第64章 嵐の夜に
打ち合わせの間も…彼女の言葉が頭から離れなかった。
『奪われる側の気持ち、分かったでしょ?』
何度も頭でリピートする。
悔しくて、言い返せなかった。
何度も打ち消す様にして、打ち合わせに集中する。
ディレクター「それでは…これで決まりという事で。宜しくお願いします」
「はい。分かりました」
ディレクター「すみません酷い天気の中。お気を付けて帰られて下さいね」
「ありがとうございます」
資料を鞄に詰め、頭を下げて打ち合わせ室を出て行こうとする。
「え…」
廊下の先、俺と目が合うと向かって来る彼女の姿。
翔マネ「櫻井さん」
「………ごめん大丈夫。
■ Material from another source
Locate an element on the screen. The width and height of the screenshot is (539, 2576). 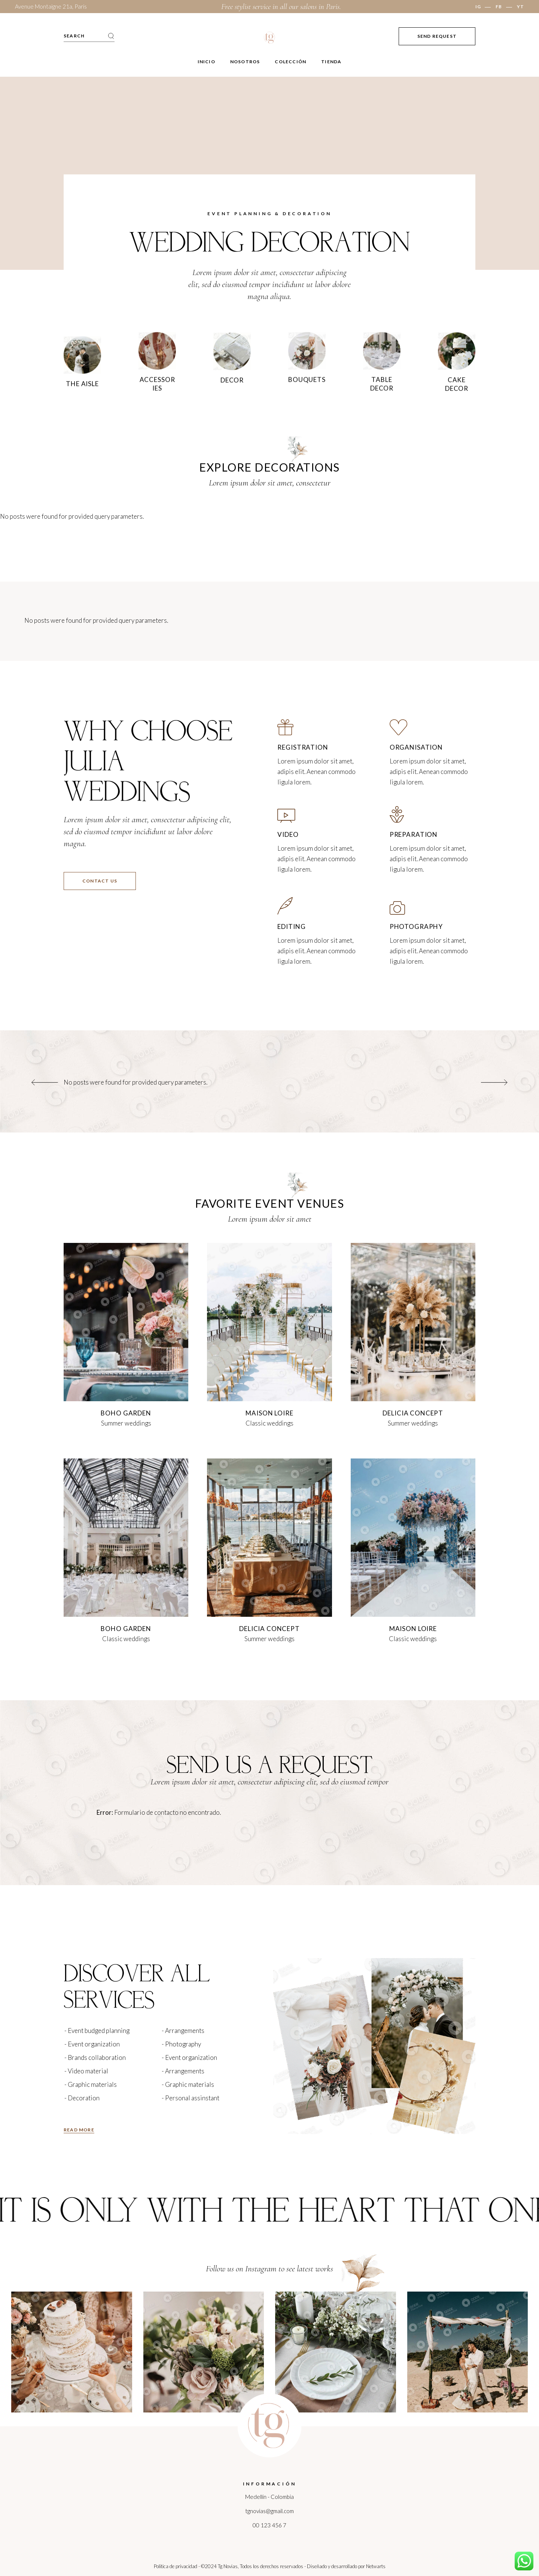 maison loire is located at coordinates (269, 1413).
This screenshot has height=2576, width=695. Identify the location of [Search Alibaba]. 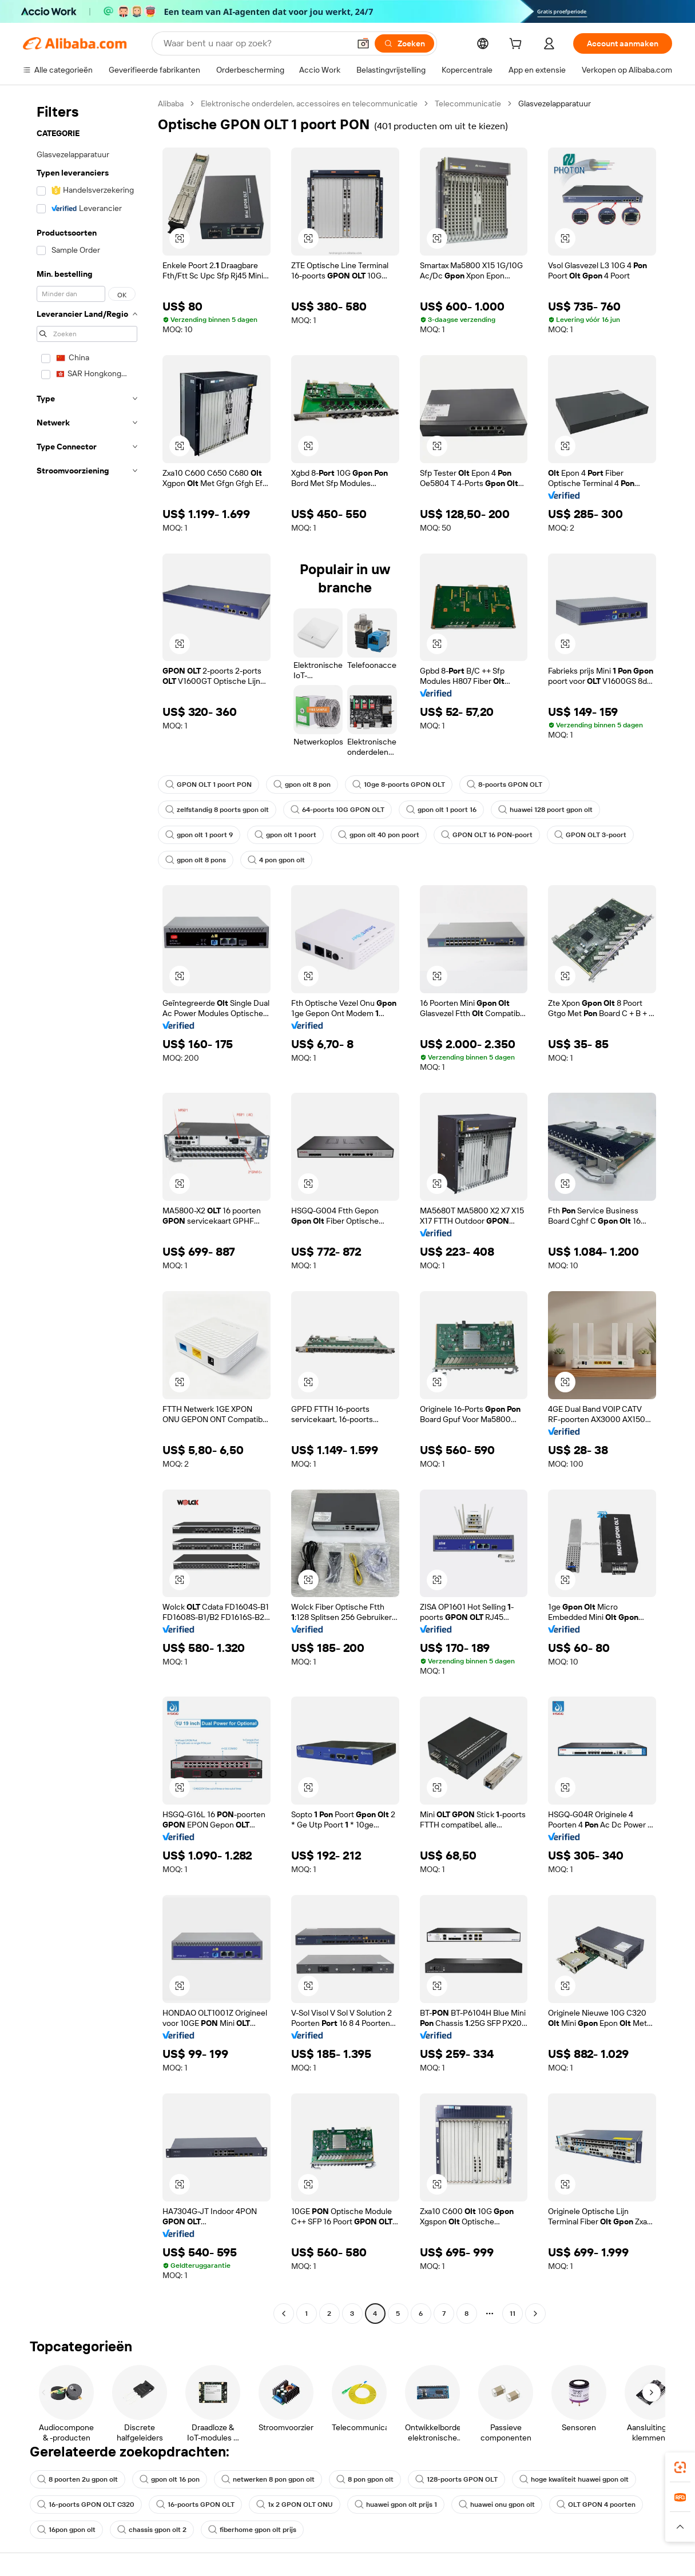 (255, 43).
今日は先に帰っていいよ」
翔マネ「いやでも」
「大丈夫だから」
向かって来る彼女を見つめながらマネージャーに伝えた。
「2人で話したい。潤には俺から話すから言わないで」
翔マネ「………分かりました」
マネージャーはそのまま歩いて行く。
真央「お疲れ様です」
目の前に立つと、彼女はそう言った。
「お疲れ様です。待ってたんですか?」
真央「たまたまですよ。帰ろうとしてたら貴方も帰られたのでさっきの続きでもって思って」
「………どうぞ」
打ち合わせ室の扉を開けて促すと、彼女はニコリと笑って中に入って行った。